La question n'est pas de celles qu'on puisse déclarer superflues, inutiles ou périmées. On ne peut la congédier aujourd'hui sans renonciation majeure. Il suffit, pour s'en convaincre, de songer au génocide hitlérien. L'affirmation que l'Allemagne nazie a conduit pendant plusieurs années une entreprise d'extermination systématique des juifs n'est pas une opinion subjective que l'on serait libre de partager ou de refuser. C'est une vérité. Mais, pour qu'elle ait ce statut objectif, il faut qu'elle repose sur des faits. C'est un fait, par exemple, que les SS ont construit des chambres à gaz dans certains camps, et un fait que l'on peut prouver*.

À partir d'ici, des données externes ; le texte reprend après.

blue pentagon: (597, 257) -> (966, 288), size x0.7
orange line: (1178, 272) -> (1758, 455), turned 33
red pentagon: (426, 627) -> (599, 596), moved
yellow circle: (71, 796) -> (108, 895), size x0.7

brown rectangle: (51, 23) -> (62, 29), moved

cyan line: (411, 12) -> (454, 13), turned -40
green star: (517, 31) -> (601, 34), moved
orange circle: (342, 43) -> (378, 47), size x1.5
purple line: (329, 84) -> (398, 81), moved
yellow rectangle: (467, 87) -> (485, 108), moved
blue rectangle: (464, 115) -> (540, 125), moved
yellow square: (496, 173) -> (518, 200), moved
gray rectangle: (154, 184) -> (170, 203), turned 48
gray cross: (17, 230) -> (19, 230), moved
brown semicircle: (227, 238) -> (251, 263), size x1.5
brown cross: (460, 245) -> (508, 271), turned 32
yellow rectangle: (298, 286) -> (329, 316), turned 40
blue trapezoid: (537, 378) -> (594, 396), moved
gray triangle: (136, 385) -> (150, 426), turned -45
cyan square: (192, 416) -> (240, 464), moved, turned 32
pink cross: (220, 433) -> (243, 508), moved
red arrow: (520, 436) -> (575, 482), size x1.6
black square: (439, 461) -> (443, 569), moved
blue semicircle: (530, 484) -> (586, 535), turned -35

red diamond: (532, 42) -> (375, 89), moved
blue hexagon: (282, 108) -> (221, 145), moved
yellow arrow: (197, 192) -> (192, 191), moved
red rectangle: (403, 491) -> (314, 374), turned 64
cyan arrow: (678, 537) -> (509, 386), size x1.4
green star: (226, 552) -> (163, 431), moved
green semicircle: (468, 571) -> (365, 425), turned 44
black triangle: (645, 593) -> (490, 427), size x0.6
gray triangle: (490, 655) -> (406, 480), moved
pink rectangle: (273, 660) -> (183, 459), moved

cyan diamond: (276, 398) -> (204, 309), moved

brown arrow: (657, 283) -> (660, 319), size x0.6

Les faits sont donc, dans le discours des historiens, l'élément dur, celui qui résiste à la contestation. "Les faits sont têtus", dit-on à juste titre. Le souci des faits en histoire est celui même de l'administration de la preuve, et il est indissociable de la référence. Je viens de donner des références en note sur l'existence des chambres à gaz, parce que telle est la règle de la profession. L'historien ne demande pas qu'on le croie sur parole, sous prétexte qu'il serait un professionnel qui connaîtrait son métier, bien que ce soit en général le cas. Il donne au lecteur le moyen de vérifier ce qu'il affirme; les "procédés d'exposition strictement scientifique" que G. Monod** revendiquait pour la Revue historique veulent que "chaque affirmation soit accompagnée de preuves, de renvois aux sources et de citations". De l'école méthodique à celle des Annales (...), l'unanimité règne sur ce point : c'est bien la règle commune de la profession.
Pas d'affirmations sans preuves, c'est-Ă -dire pas d'histoire sans faits.